The staff of Free Arts NYC are the wizards behind this awe-inspiring machine of love. For me as a volunteer, they made it easy. After my screening and training, I was able to pick from a number of Free Arts Days (FAD) available over the upcoming weeks in the various 5 boroughs. Free Arts activities go directly to the children in need. They take place on-site at domestic violence shelters, foster care clinics, group homes, hospitals, community centers and homeless shelters throughout New York City. All programs are provided at no expense to the collaborating agencies, children, families or volunteers.

I arrived on my scheduled day and was assigned to a creative station making masks with the children. The children would loop around the many stations, laughing, making masks, musical instruments, kites with streamers, etc. They were entertained by a wonderful group of peers and mentors who danced and sang for them. They ate, and played like carefree children. All I remember was the smiles and love. That day felt like a gift to me instead of a gift to the children. I was delighted in being able to participate in that level of joy and creativity. For the children who ran around that day with food smeared on their faces and glue on their fingers, this was a crack in the wall of despair, it was their hope.

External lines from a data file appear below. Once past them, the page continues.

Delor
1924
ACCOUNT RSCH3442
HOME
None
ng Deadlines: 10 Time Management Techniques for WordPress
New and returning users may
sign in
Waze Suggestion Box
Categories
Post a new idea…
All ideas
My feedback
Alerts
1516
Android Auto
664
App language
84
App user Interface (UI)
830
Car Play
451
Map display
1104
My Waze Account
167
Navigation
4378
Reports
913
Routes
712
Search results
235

Free Arts NYC is of course funded by a generous family of sponsors that include such corporate entities as Goldman Sachs, ABC/Disney, and Bloomingdales. Besides Free Arts Days (FAD), it has Weekly Mentor Programs, Parent-Child Programs (PACT), and many special events including watching a Broadway show. Imagine the dreams inspired by a viewing of the award-winning Lion King performed in Times Square under all the dazzle of mid-town. Once a year, Free Arts NYC holds a fund-raising event where one-of-a-kind, Polaroid artwork is auctioned off to benefit the Free Arts NYC children. This year it was held at Phillips de Pury & Co. Auction house on May 24. Artists who participate include Julian Schnabel, William Wegman and Lou Reed. They had a live and silent auction, filled with fantasy items, including trips to exotic places. It was a star studded event with the likes of Sean Penn and Donna Karan. This year the event made over $300,000.

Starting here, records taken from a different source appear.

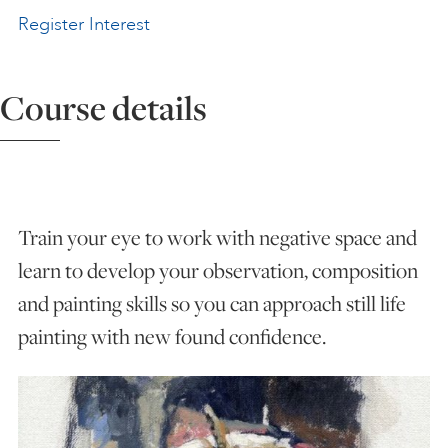
Register Interest
ART HOLIDAYS
Course details
SUPPORT US
STUDIO JOURNAL
Train your eye to work with negative space and
ABOUT US
learn to develop your observation, composition
and painting skills so you can approach still life
FAQS
painting with new found confidence.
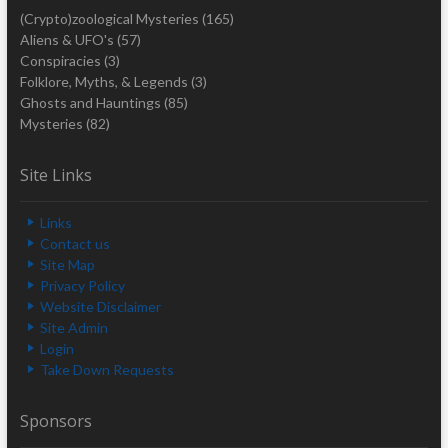
(Crypto)zoological Mysteries
(165)
Aliens & UFO's
(57)
Conspiracies
(3)
Folklore, Myths, & Legends
(3)
Ghosts and Hauntings
(85)
Mysteries
(82)
Site Links
Links
Contact us
Site Map
Privacy Policy
Website Disclaimer
Site Admin
Login
Take Down Requests
Sponsors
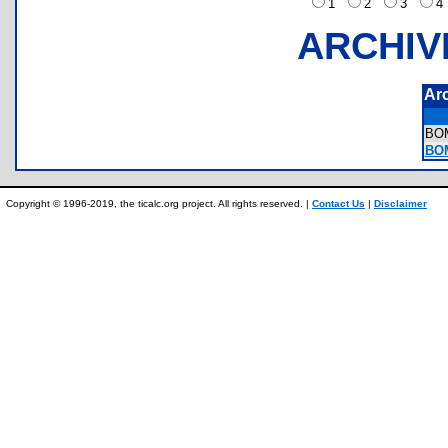
1
2
3
ARCHIV
Ar
BO
BO
Copyright © 1996-2019, the ticalc.org project. All rights reserved. |
Contact Us
|
Disclaimer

Bravo, Free Arts, bravo. Although I have been a busy mama lately and not able to volunteer, I thank God for you every time I say my prayers. My own child plays on the streets of New York every day. Because of you, there is one more hope-filled child to run and hug and swing with his/her pals Jax, and Brody. Amen, amen.

*Statistics compiled from the NYC Administration for Children’s Services and the National Committee to Prevent Child Abuse.

**Statistics compiled from: President’s Committee on Arts and Humanities, “Living the Arts Through Language and Learning”, The National Committee to Prevent Child Abuse, Big Brothers/Big Sisters, “Involvement in the Arts and Success in Secondary Schools”.